Avevano il solito sapore di sempre. Provò a mandarle giù con un paio di sorsate
d’orzo, per dare un gusto diverso al boccone.
Guardò il calendario appeso al muro, per vedere quanto
mancava al prossimo approvvigionamento.
Tu
sarai l'eventuale addetto al faro della base, allora.
─
Esatto. Dovrò azionarlo quando ci saranno le tempeste di sabbia. In quel caso
agli esploratori non basteranno solo i sistemi digitali. Il mio compito sarà
proprio quello di dare loro un punto di riferimento per il rientro alla base.
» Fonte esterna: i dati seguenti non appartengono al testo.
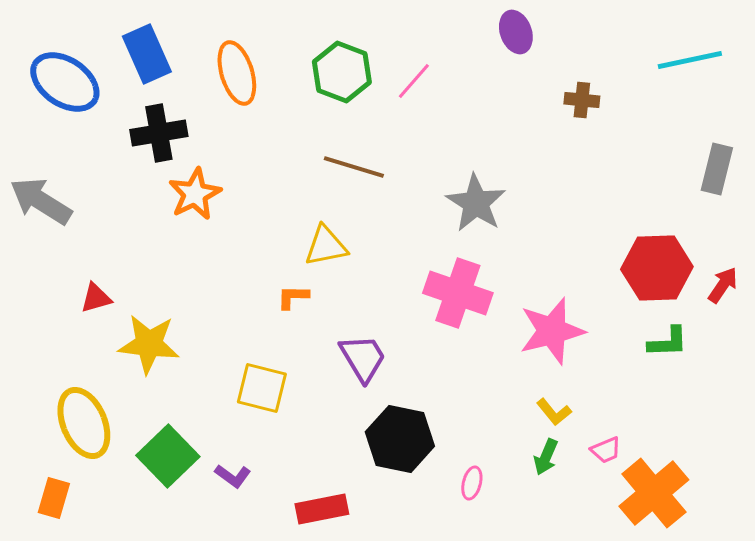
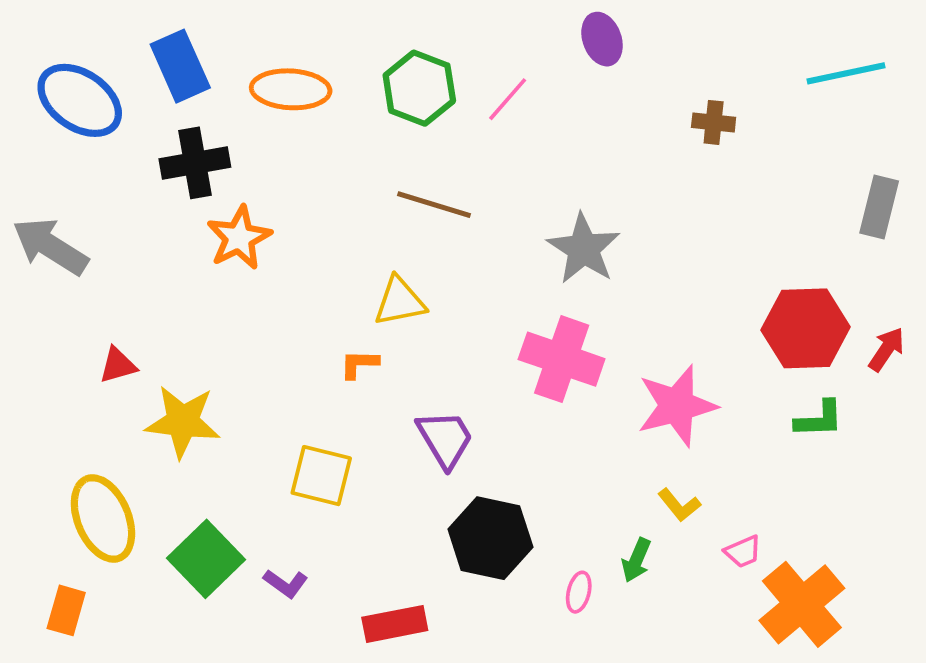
purple ellipse: (516, 32) -> (602, 39), moved
orange ellipse: (237, 73) -> (291, 89), turned -70
green arrow: (546, 457) -> (636, 560), moved

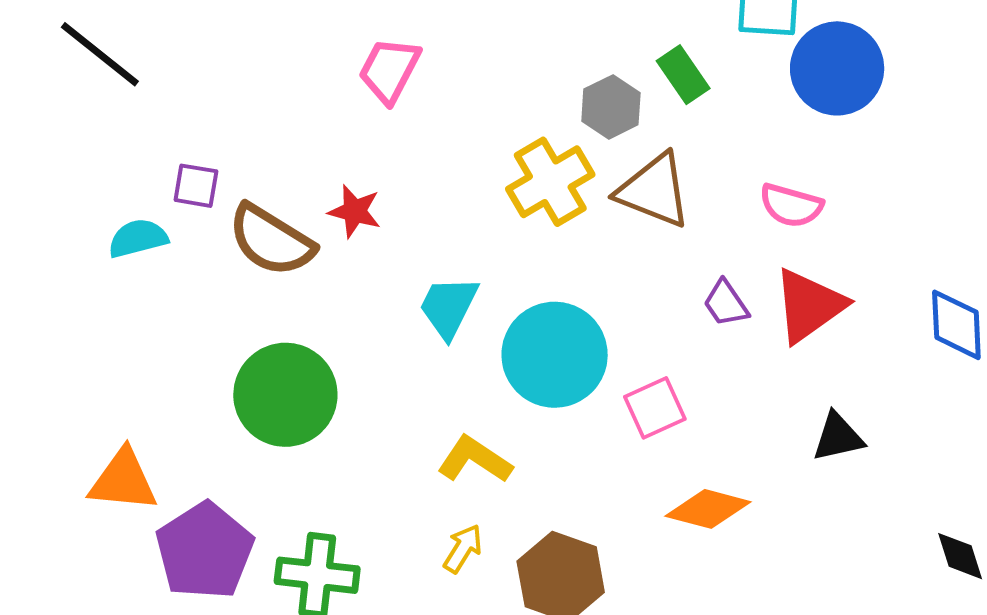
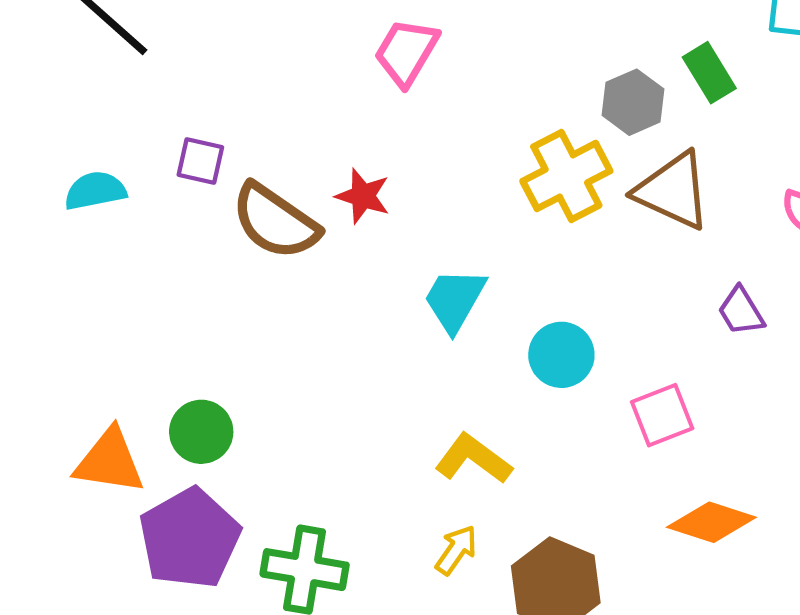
cyan semicircle: (138, 238) -> (95, 191), moved
cyan circle: (555, 355) -> (561, 355), size x0.6
green circle: (285, 395) -> (201, 432), moved, size x0.6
─ Vedi, su Marte le tempeste di sabbia possono
estendersi su una piccola zona così come sull'intero pianeta. E sono in grado
di durare anche un mese. Li chiamano “dust devil”.
I
gradini scricchiolavano sotto i piedi dell'uomo, mentre saliva su per una rampa
circondata da una struttura incastellata in acciaio, fino alla stanza di
guardia. Con le mani e con i piedi si aggrappò a una scala a chiocciola che lo
portò a una botola che conduceva al faro.
Nel
locale c'era ancora quella nota profumata, fresca e rilassante di lavanda.
Pigiò
alcuni pulsanti su un pannello di controllo e spinse in avanti un paio di leve
che azionarono il meccanismo rotatorio del fanale a LED. Si assicurò che le
spie degli accumulatori fotovoltaici fossero accese.
Una
forma a spirale scura, si stava materializzando dalle parti di una rete di
canyon.
Geremia
si infilò la tuta spaziale e uscì fuori, appoggiando il ventre al parapetto.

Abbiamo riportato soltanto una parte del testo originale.